The microchip is superior to the magnetic strip because the magnetic stripe contains unchanging information that can be used to execute additional transactions; in contrast, if the microchip’s transaction information were “swiped,” the data is not viable to execute additional transactions, a necessary security improvement for the current American payments system that Bitcoin has already provided. Swiping will be replaced by contactless (“NFC”) data transfer or credit card “dipping,” and signing will eventually be replaced with the entering of a pin.
After October 2015, there will be a “liability shift.” Merchants can choose not to upgrade their PoS systems to support chip-and-pin transactions; however, they will then bear the liability for any fraudulent charges from customers using a chip-and-pin card. Likewise, if a merchant has upgraded and is faced with a customer that has not received a new chip-and-pin card from his or her bank, the liability shifts to the bank in that situation. Mastercard’s Carolyn Balfany explained to the WSJ:
The key point of a liability shift is not actually to shift liability around the market. It’s to create co-ordination in the market, so you have issuers and merchants investing in the migration at the same time. This way, we’re not shifting fraud around within the system; we’re driving fraud out of the system.

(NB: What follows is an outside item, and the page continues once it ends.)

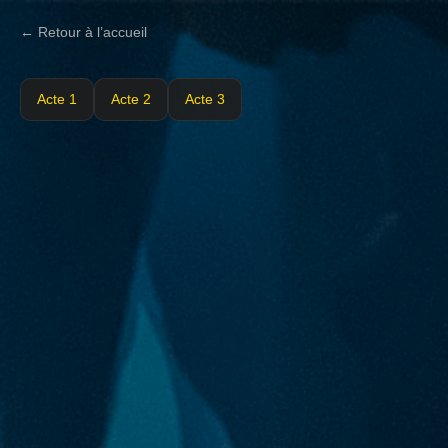
← Retour à l’accueil
Acte 1
Acte 2
Acte 3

Balfany added that there are additional benefits to consumers beyond security improvements:
One thing to remember is this migration really isn’t about a single device or technology, it’s about establishing a technological platform for the next generation of payments. So the EMV standard that we are moving toward isn’t limited to chip and PIN cards, it also includes things like contactless payments, where you can tap the card against the reader, all with the same level of security. Card issuers will probably always issue a card, but in this system an account can be resident in multiple places – so you can have the card, but also maybe a tag affixed to your phone for mobile payments, or a fob on your key ring.
Given the liability shift and the involvement of the banks, who almost all exclusively deal in Mastercard and VISA cards, it is unlikely that the EMV shift will receive as much pushback as ApplePay. Especially around America, the recent rash of credit card information heists on a grand scale has forced the hands of major companies. The migration to EMV has been planned since 2012 and the set deadline for the liability shift, the incentive switch that will drive fraud out of the archaic system, is October 2015.